• One evening I sat with a man who appeared to be sleeping. I stayed for a few minutes, quietly watching, before moving on to visit others. When I returned later, he was awake. I told him that I had come in earlier. He said, “I knew you were there”. It made me realize that my presence was important to the people in care, even if not always acknowledged.
  • One time, I sat with a woman while her visiting daughter shared memories of her mother. The stories revolved around the everyday actions of a mother. The mundane deeds and loving functions that showed how much her mother cared for her family. It was the little things that mattered most, in the end, and the daughter wanted me, and her mother, to know how much they meant to her.

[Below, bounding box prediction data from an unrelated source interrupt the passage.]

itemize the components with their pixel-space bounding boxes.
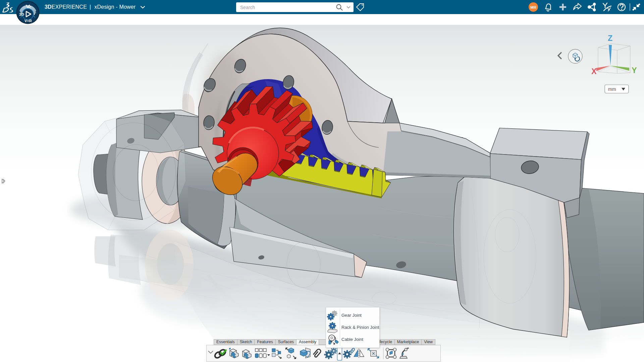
svg-text:3D: 3D [19,12,24,16]
svg-text:Y: Y [632,66,637,75]
svg-text:X: X [591,67,597,76]
svg-text:V+R: V+R [24,19,32,23]
svg-text:Z: Z [608,34,612,43]
svg-text:MR: MR [530,5,537,9]
svg-text:mm: mm [608,86,616,92]
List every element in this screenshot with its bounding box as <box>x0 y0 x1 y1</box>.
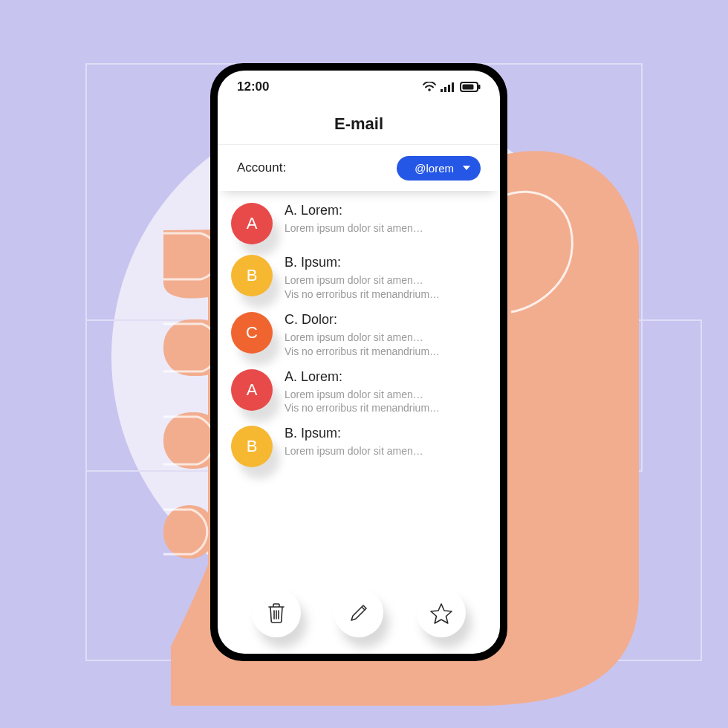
battery-icon <box>460 82 481 92</box>
trash-icon <box>266 602 287 624</box>
sender-avatar: C <box>231 312 273 354</box>
email-item[interactable]: BB. Ipsum:Lorem ipsum dolor sit amen…Vis… <box>231 255 487 302</box>
status-time: 12:00 <box>237 79 269 94</box>
email-preview-line: Lorem ipsum dolor sit amen… <box>285 331 487 345</box>
star-icon <box>429 602 453 624</box>
email-preview-line: Lorem ipsum dolor sit amen… <box>285 388 487 402</box>
page-title: E-mail <box>334 114 383 134</box>
svg-rect-6 <box>444 87 446 92</box>
email-list: AA. Lorem:Lorem ipsum dolor sit amen…BB.… <box>218 191 500 582</box>
email-text: B. Ipsum:Lorem ipsum dolor sit amen…Vis … <box>285 255 487 302</box>
svg-rect-7 <box>448 85 450 92</box>
email-item[interactable]: CC. Dolor:Lorem ipsum dolor sit amen…Vis… <box>231 312 487 359</box>
email-item[interactable]: AA. Lorem:Lorem ipsum dolor sit amen…Vis… <box>231 369 487 416</box>
svg-rect-5 <box>441 89 443 92</box>
email-sender: A. Lorem: <box>285 369 487 385</box>
email-preview-line: Vis no erroribus rit menandrium… <box>285 287 487 302</box>
email-text: A. Lorem:Lorem ipsum dolor sit amen… <box>285 203 487 235</box>
svg-rect-10 <box>463 85 474 90</box>
email-preview-line: Lorem ipsum dolor sit amen… <box>285 273 487 287</box>
email-text: B. Ipsum:Lorem ipsum dolor sit amen… <box>285 426 487 458</box>
account-selector-row: Account: @lorem <box>218 145 500 191</box>
svg-point-4 <box>428 88 431 91</box>
wifi-icon <box>423 82 436 92</box>
email-preview-line: Vis no erroribus rit menandrium… <box>285 345 487 359</box>
favorite-button[interactable] <box>417 588 466 637</box>
avatar-wrap: B <box>231 255 273 296</box>
status-icons <box>423 82 481 92</box>
pencil-icon <box>348 602 370 624</box>
svg-rect-11 <box>478 85 481 89</box>
sender-avatar: B <box>231 255 273 296</box>
signal-icon <box>441 82 455 92</box>
svg-rect-8 <box>452 82 454 92</box>
sender-avatar: A <box>231 369 273 411</box>
bottom-toolbar <box>218 582 500 654</box>
email-text: C. Dolor:Lorem ipsum dolor sit amen…Vis … <box>285 312 487 359</box>
email-text: A. Lorem:Lorem ipsum dolor sit amen…Vis … <box>285 369 487 416</box>
account-dropdown[interactable]: @lorem <box>397 156 481 181</box>
avatar-wrap: A <box>231 369 273 411</box>
account-selected-value: @lorem <box>415 162 454 175</box>
email-preview-line: Vis no erroribus rit menandrium… <box>285 401 487 415</box>
email-preview-line: Lorem ipsum dolor sit amen… <box>285 444 487 458</box>
chevron-down-icon <box>463 166 470 170</box>
email-sender: B. Ipsum: <box>285 255 487 270</box>
email-preview-line: Lorem ipsum dolor sit amen… <box>285 221 487 235</box>
phone-frame: 12:00 <box>210 63 507 661</box>
sender-avatar: B <box>231 426 273 467</box>
email-item[interactable]: AA. Lorem:Lorem ipsum dolor sit amen… <box>231 203 487 244</box>
email-item[interactable]: BB. Ipsum:Lorem ipsum dolor sit amen… <box>231 426 487 467</box>
avatar-wrap: B <box>231 426 273 467</box>
delete-button[interactable] <box>252 588 301 637</box>
app-header: E-mail <box>218 103 500 145</box>
compose-button[interactable] <box>334 588 383 637</box>
account-label: Account: <box>237 160 286 175</box>
email-sender: A. Lorem: <box>285 203 487 218</box>
email-sender: C. Dolor: <box>285 312 487 328</box>
avatar-wrap: C <box>231 312 273 354</box>
phone-screen: 12:00 <box>218 71 500 654</box>
status-bar: 12:00 <box>218 71 500 103</box>
avatar-wrap: A <box>231 203 273 244</box>
svg-rect-3 <box>163 505 215 559</box>
sender-avatar: A <box>231 203 273 244</box>
email-sender: B. Ipsum: <box>285 426 487 441</box>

  • On another shift, I met a woman who had just arrived from England to be with her father. Once here, she was reluctant to leave the hospice, even for a short time, to get settled into her accommodation. Finally, she asked me if I would stay with her father while she was gone. She needed to know that her father would be cared for in her absence.
  • One of the highlights of my time in hospice occurred after one particularly busy night. As I was about to leave, one of the nurses hugged me goodbye. It made me feel that I was needed. I knew that I was a part of the team.

I operate a small daycare. I spend my days caring for new lives but my time as a volunteer has taught me that everyone matters, regardless of their stage of life. The last moments are just as important as the first – maybe even more.